The 1990 graph shows much more variation than other years. This appears to be the result of processes used by the Census to smooth some data in other years, but not in 1990. My presentations of the data are as published by the Census at the time the data were obtained, and have not been altered by me.
The 2010 graph includes an Excel polynomial regression line of order 4. It includes the formula, and the R2 value of 0.97279. That is an excellent value. Now that we can see the trend line, we can also see the portion of the curve the is below the line, having a baby deficiency, and the portion above the line which indicates the baby boom.
After the 2010 slide, there is a presentation of the distribution of males and females on the same chart. Some people who publish these data will present an upper/lower chart or a left/right chart that is called a population pyramid. That type of chart makes it impossible to compare the two distributions. Well, the slide in this presentation puts the two distributions on the same chart and shows a remarkable patten of the number of males vs. females by age.
In the early years of the graphs, notice there are peaks in population every 10 years, with minor peaks every five years. This is due to the practice of age-rounding in the Census data.
Each slide is shown for 3.0 seconds, with a 0.7 second transition, so if you think it is not moving, .... it is. The entire video takes about 1:30.
The following link shows the historical distributions with the typical college-age segment (ages of 18 to 24) highlighted.
Notice how that segment increases and drops between the Census intervals.
The graphs of population distributions by single year of age had an important role in an analysis I completed between 1989 and 1993. That work resulted in an article published in the Winter, 1994 edition of Chance magazine.

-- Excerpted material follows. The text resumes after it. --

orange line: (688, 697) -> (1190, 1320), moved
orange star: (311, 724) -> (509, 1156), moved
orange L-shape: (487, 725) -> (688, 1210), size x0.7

Chance is a magazine of the American Statistical Association. One premise of the article was that there were concerns about the exponential population growth described by Paul Ehrlich in his 1968 book, The Population Bomb. Ehrlich’s projection model was shown to be inconsistent with the actual growth seen in the United States between 1890 and 1990. Below is an update on the growth charts. Here, I compared actual total population growth to Excel trend lines created under three assumptions: linear regression, linear regression with an exponential trend line, and a regression with a 6th degree polynomial trend line. The three graphs are shown below.

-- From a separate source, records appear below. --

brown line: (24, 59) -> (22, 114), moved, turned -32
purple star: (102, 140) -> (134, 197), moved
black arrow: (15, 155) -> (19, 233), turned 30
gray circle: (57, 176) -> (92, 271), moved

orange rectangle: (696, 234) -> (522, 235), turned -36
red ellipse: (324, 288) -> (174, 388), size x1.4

Graph 1 shows the actual U. S. Population between 1890 and 2010, with an Excel linear regression trend line. Here, the R2 value is 0.97645, which is very good. Still, as you can see, there isn't a perfect track of the trend line along the red line. On the right end of the graph the trend line falls below the actual. That is to be expected when working with stochastic data. If the final part of the line accelerates then the linear trend will be below it. If the trend line were to be extended, we could expect that the actual would likely be above it, at least until the actual drops below for awhile.
Graph 2 takes us closer to Ehrlich's model. Here, we use the Excel option for an exponential trend line. The R2 value is larger, at 0.98848, but on that crucial right end of the trend, we see the trend line is accelerating faster than the original data. An extension of the trend line, based on the exponential model will likely over-estimate the total population.

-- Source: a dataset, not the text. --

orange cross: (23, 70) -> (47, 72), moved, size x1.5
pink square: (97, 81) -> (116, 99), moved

The third graph shows the original data matched with an Excel polynomial trend line. This analysis has an R2 value of 0.99886, which is the highest value of all. We could conclude that is wonderful. But what about projections? As it turns out, I have found a polynomial trend projection can be just as problematic as linear and exponential. For the moment, I'll stay with that, pending some analysis to be conducted in the future.
So, how do these three graphs inform the population trends? It is possible that could be the subject of vigorous debate. For the time being, I'll suggest that the growth is still not at the exponential level proposed by Ehrlich It may be increasing, but it is not yet exponential. That may be because of the leveling of the population by single years of age distribution for people born after 1962. Imagine that, ideally, the distriution in 2010 should look more like the distribution in 1890 where people are born and then die at roughly a linear rate. Well, at least that is an area of possible future inquiry.